◆ Exercise brief:
Set down every entry exactly as it stands, omitting any picture.

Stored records
※ ※ ※

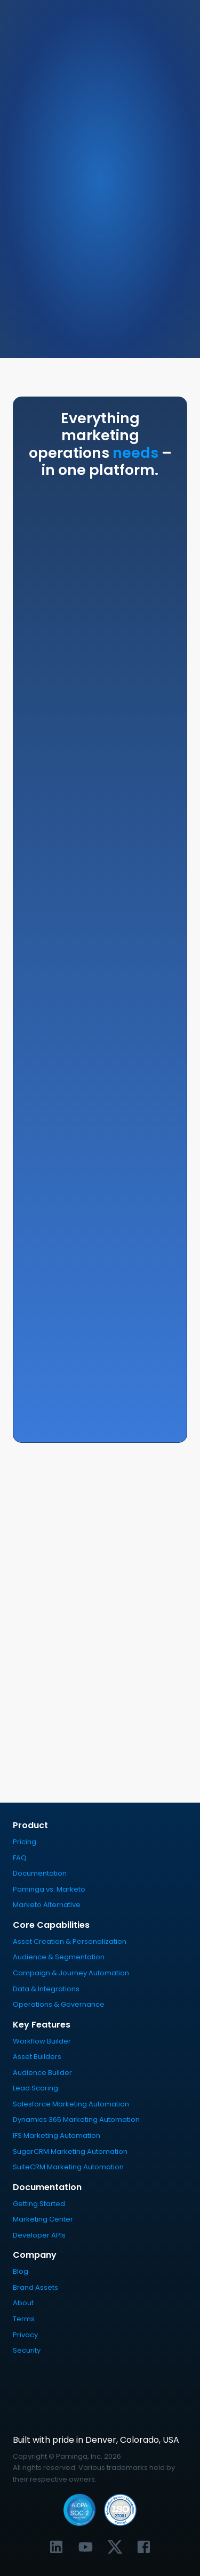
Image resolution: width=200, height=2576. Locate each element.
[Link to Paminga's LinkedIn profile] (56, 2546)
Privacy (25, 2335)
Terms (24, 2319)
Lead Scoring (35, 2088)
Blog (20, 2271)
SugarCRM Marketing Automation (70, 2151)
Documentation (40, 1873)
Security (27, 2350)
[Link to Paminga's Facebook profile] (143, 2546)
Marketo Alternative (47, 1905)
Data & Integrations (46, 1989)
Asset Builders (37, 2057)
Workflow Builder (42, 2041)
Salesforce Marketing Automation (71, 2104)
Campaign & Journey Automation (71, 1973)
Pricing (24, 1842)
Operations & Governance (59, 2004)
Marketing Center (43, 2219)
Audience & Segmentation (59, 1957)
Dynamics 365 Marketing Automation (76, 2119)
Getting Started (39, 2204)
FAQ (20, 1858)
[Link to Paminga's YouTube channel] (85, 2546)
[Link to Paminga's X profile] (114, 2546)
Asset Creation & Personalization (69, 1941)
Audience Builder (42, 2073)
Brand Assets (35, 2287)
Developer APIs (39, 2235)
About (23, 2303)
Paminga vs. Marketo (49, 1889)
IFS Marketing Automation (56, 2135)
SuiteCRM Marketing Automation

※ ※ ※

◆ Problem solution:
Image resolution: width=200, height=2576. Locate each element.
[Link to Paminga's LinkedIn profile] (56, 2546)
Privacy (25, 2335)
Terms (24, 2319)
Lead Scoring (35, 2088)
Blog (20, 2271)
SugarCRM Marketing Automation (70, 2151)
Documentation (40, 1873)
Security (27, 2350)
[Link to Paminga's Facebook profile] (143, 2546)
Marketo Alternative (47, 1905)
Data & Integrations (46, 1989)
Asset Builders (37, 2057)
Workflow Builder (42, 2041)
Salesforce Marketing Automation (71, 2104)
Campaign & Journey Automation (71, 1973)
Pricing (24, 1842)
Operations & Governance (59, 2004)
Marketing Center (43, 2219)
Audience & Segmentation (59, 1957)
Dynamics 365 Marketing Automation (76, 2119)
Getting Started (39, 2204)
FAQ (20, 1858)
[Link to Paminga's YouTube channel] (85, 2546)
[Link to Paminga's X profile] (114, 2546)
Asset Creation & Personalization (69, 1941)
Audience Builder (42, 2073)
Brand Assets (35, 2287)
Developer APIs (39, 2235)
About (23, 2303)
Paminga vs. Marketo (49, 1889)
IFS Marketing Automation (56, 2135)
SuiteCRM Marketing Automation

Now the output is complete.